La FFF exprime de "très vives inquiétudes" concernant des investisseurs privés à la FIFA
La FFF exprime de "très vives inquiétudes" concernant des investisseurs privés à la FIFAPhoto par CHARLY TRIBALLEAU / AFP

La Fédération française de football (FFF) a exprimé ses "très vives inquiétudes" mercredi au sujet du projet de la Fifa d'attirer des investisseurs privés via la création d'une société commerciale, qui laisse craindre une refonte massive du système actuel.

La FFF a partagé "ses interrogations et ses très vives inquiétudes" dans un communiqué publié dans la soirée, où il "appelle un processus d'information, de concertation et de décision approfondi totalement transparent", des conditions "qui ne sont pas aujourd'hui réunies".

Plus tôt dans la journée, le président de la FFF Philippe Diallo a regretté l'opacité du projet de la Fifa qu'il a découvert mardi, quand l'instance mondiale du foot a révélé ses plans par la voie d'un communiqué de presse.

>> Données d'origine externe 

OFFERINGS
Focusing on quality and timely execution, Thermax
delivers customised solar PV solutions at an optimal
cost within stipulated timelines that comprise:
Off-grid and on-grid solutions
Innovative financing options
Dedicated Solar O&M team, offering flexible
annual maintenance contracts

"Nous avons découvert à travers un communiqué de presse un projet très important sur lequel nous n'avons aucun détail. Et qui (...) soulève beaucoup d'interrogations sans que les membres que nous sommes, fédérations, n'aient pu être associés et ne disposent d'aucun élément particulier pour se prononcer sur des sujets qui sont, évidemment, fondamentaux pour l'avenir du football", a déploré le dirigeant sur la radio France Inter.

Au cours de la journée de mercredi, la Fédération anglaise, les conférations européenne (UEFA) et d'Amérique du nord, d'Amérique centrale et des Caraïbes (Concacaf), de même que l'Union européenne et le Premier ministre britannique Andy Burnham, ont aussi partagé leurs inquiétudes.

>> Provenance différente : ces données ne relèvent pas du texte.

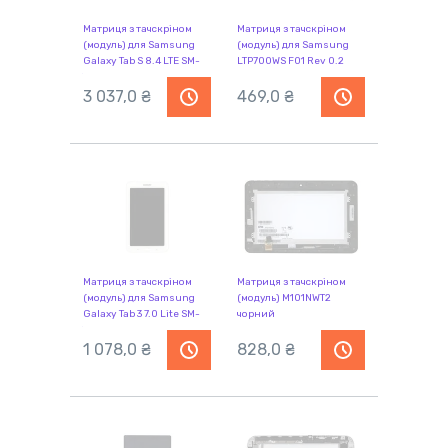
Матриця з тачскріном
Матриця з тачскріном
(модуль) для Samsung
(модуль) для Samsung
Galaxy Tab S 8.4 LTE SM-
LTP700WS F01 Rev 0.2
T705 білий
3 037,0 ₴
469,0 ₴
Матриця з тачскріном
Матриця з тачскріном
(модуль) для Samsung
(модуль) M101NWT2
Galaxy Tab 3 7.0 Lite SM-
чорний
T110 білий
1 078,0 ₴
828,0 ₴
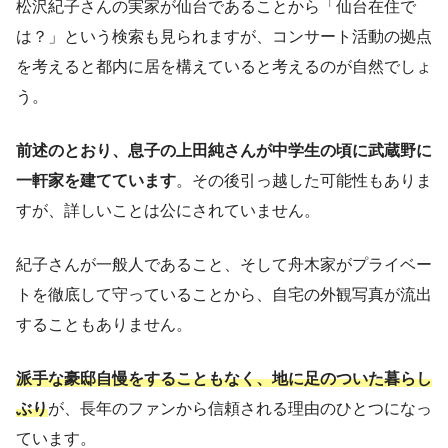
松沢紀子さんの実家が仙台であることから「仙台在住で
は？」という検索も見られますが、コンサート活動の拠点
を考えると都内に居を構えていると考えるのが自然でしょ
う。
前述のとおり、息子の上田純さんが中学生の頃に武蔵野に
一軒家を建てています
。その後引っ越した可能性もありま
すが、詳しいことは公にされていません。
紀子さんが一般人であること、そして舟木家がプライベー
トを徹底して守っていることから、自宅の外観写真が流出
することもありません。
派手な豪邸自慢をすることもなく、地に足のついた暮らし
ぶり
が、長年のファンから信頼される理由のひとつになっ
ています。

La Fifa a annoncé vouloir créer une société, la Fifa Forward Enterprise (FEE), afin de gérer ses activités commerciales, l'organisation de ses tournois et d'attirer des investisseurs extérieurs, promettant une manne de dix milliards de dollars pour financer le développement du football.

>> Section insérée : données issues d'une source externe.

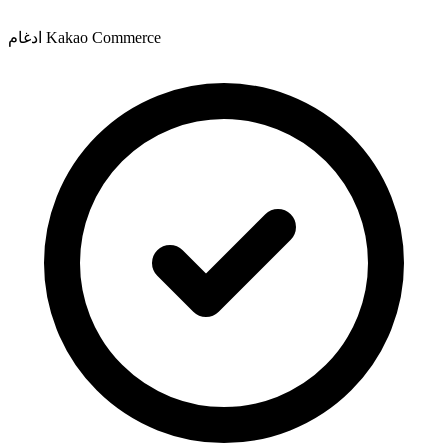
ادغام Kakao Commerce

Sans se joindre aux virulentes critiques formulées ces derniers jours à l'égard du président de la Fifa Gianni Infantino, Diallo a expliqué lui avoir fait part "de la nécessité d'une relation plus exigeante en termes de processus de décision, en termes d'orientation sur le football".

"Parce que nous découvrons malheureusement parfois un certain nombre de décisions sans y avoir été associés et sans avoir pu véritablement donner notre avis sur ces orientations", a-t-il indiqué. Philippe Diallo s'est notamment dit "pas fan des pauses fraîcheur parce que ça change la nature du jeu".

"Il y a des choses sur lesquelles il faudra certainement revenir, discuter avec peut-être des processus de décision un peu plus transparents dans lesquels des nations comme la France, qui est une des grandes nations de football, soient plus impliquée", a-t-il poursuivi.